Tuesday, 4 November 2025

When Tanzania Politically Sneezes, the Rest of Africa/Southern Africa Coughs.

Historically and in the Present.

By Takura Zhangazha*

In a very recent online discussion concerning democracy and governance with colleagues based in the Diaspora I was asked to talk about the Southern African Development Community (SADC).  This was in relation to the historical role the regional body had in the liberation struggles of as its name suggests of Southern Africa. 

It was a difficult question given the fact that we are no longer fighting liberation wars in the same said Southern African region. 

We are now more electoral in our political questions and contestations for power.  History may remain important but it is no longer central to any notions of retaining popular political support during elections.

Ditto Tanzania. 

That is one of the most liberatory countries in Southern and broader Africa.   There is no singular Southern African country that cannot claim that it did not receive help in both civilian and military struggles against direct settler colonialism from the people of the then Tanganyika which became the United Peoples Republic of Tanzania and Zanzibar.  Under the leadership of the now still ruling Chama Cha Mapinduzi (CCMP) party and through the years from Julius Nyerere, Al Hassan Mwinyi, Benjamin Mkapa, Jakaya Kikwete and John Magufuli. 

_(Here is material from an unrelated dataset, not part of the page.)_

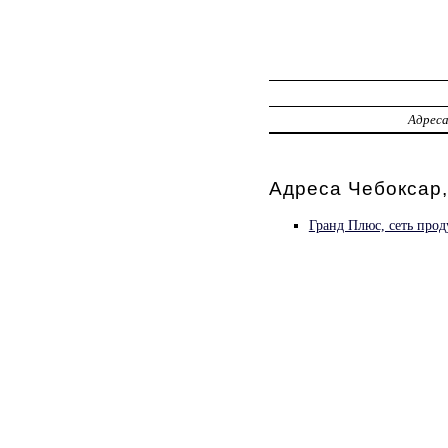
Адрес
Адреса Чебоксар,
Гранд Плюс, сеть про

 Not only was it one of the founding countries of the the then Organisation of African Unity (OAU) now the African Union (AU).  It was also a founding member of the Southern African liberation oriented Frontline States (FS) together with Zambia and Mozambique.   The FS were to eventually become the historical precursor to two regional organizations.  These were the Southern African Development Coordination Committee (SADCC) and eventually what we now know as SADC.  

So whenever Tanzania politically sneezes the rest of Southern and broader Africa coughs.

This has been the case in the most recent disputed Tanzanian general election that saw the still controversial election of incumbent president Samia Saluhu and the parliamentary victory of the CCMP in both the mainland and also the island of Zanzibar. 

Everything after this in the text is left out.